The first thing to do is to improve our competency at predicting the future in general. The organization I describe could evolve out of a hedge fund that learned to generate superior returns through long-term trading, for instance. The approach to picking stocks that Charlie Munger, Warren Buffet’s partner, describes in Poor Charlie’s Almanack sounds like the sort of thing that might work for predicting other aspects of how the future will unfold. Munger reads a ton of books and uses a broad variety of mental frameworks to try to understand the assets he evaluates (more of a fox than a hedgehog).
(Interesting to note that the Givewell founders are ex-employees of Bridgewater, one of the world’s top hedge funds.)
A meta-level approach to predictions: push for the legalization of prediction markets that would let us aggregate the views of many people and financially incentivize them to forecast accurately. Although there are likely problems with this approach, e.g. markets for unwanted events creating financial incentives for speculators to cause those unwanted events.
When thinking about the far future, the best we may be able to do is identify specific key parameters that we think will have a positive impact on the future and then use experimental approaches with tight feedback loops to measure whether we are nudging those parameters in the right direction. For example, maybe we think a world with fewer belligerent people is one that’s more likely to survive existential threats. We write a bot that uses sentiment analysis to measure the level of belligerence in online discussion. We observe that the legalization of marijuana in a particular US state causes a noticeable drop in the level of belligerence of people talking online. We sponsor campaigns to legalize marijuana in other states and notice more drops. Etc.
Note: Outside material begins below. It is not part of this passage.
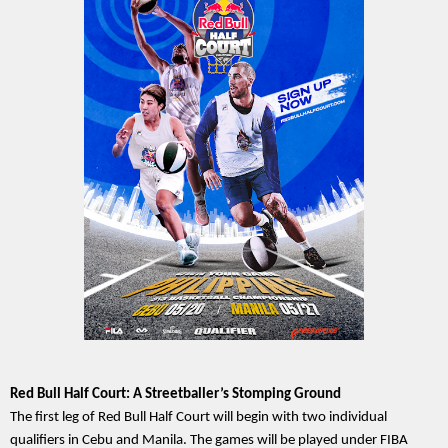
Red Bull Half Court: A Streetballer’s Stomping Ground
The first leg of Red Bull Half Court will begin with two individual 
qualifiers in Cebu and Manila. The games will be played under FIBA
This isn’t a serious suggestion; legalizing marijuana in the US makes other countries like Iran and Russia even more belligerent by comparison; it’s just an illustration.
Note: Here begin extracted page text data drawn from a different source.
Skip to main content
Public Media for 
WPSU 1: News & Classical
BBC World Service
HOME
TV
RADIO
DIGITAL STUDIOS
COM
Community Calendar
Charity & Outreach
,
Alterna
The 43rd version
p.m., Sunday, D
(Cast in these terms, MIRI is valuable if “a taller stack of quality AI safety papers leads to a world that’s more likely to survive AGI threats”.)
But maybe we think that even the truth value of a statement like “a world with fewer belligerent people is more likely to survive existential threats” is essentially a coin toss once you look far enough out. In that case, the best we can do might be to try to attain wealth and positions of power as a movement, while improving our prediction capabilities so they are at least a little better than everyone else’s. Maybe we’d be able to see Bad Stuff on the horizon before others were paying much attention and direct resources to avert it.
It might also be wise to develop a core competency in “averting disasters on the horizon”, whatever that might look like… e.g. practice actually nudging society to see which strategies work effectively. The broad ability to nudge society is one that can be developed through experiment and tight feedback loops, and could be effective for lots of different things.
Related: Robin Hanson and Charles Twardy AMA on the SciCast tech forecasting project. Some correlates of forecasting success.
I’ve never understood this argument. There has always been a latent incentive to off CEOs or destroy infrastructure and trade on the resulting stock price swings. In practice this is very difficult to pull off. Prediction markets would be under more scrutiny and thus harder to game in this manner.
To take a step back, this objection is yet another example of one that gets trotted out against prediction markets all the time but which has been addressed in the white papers on the topic.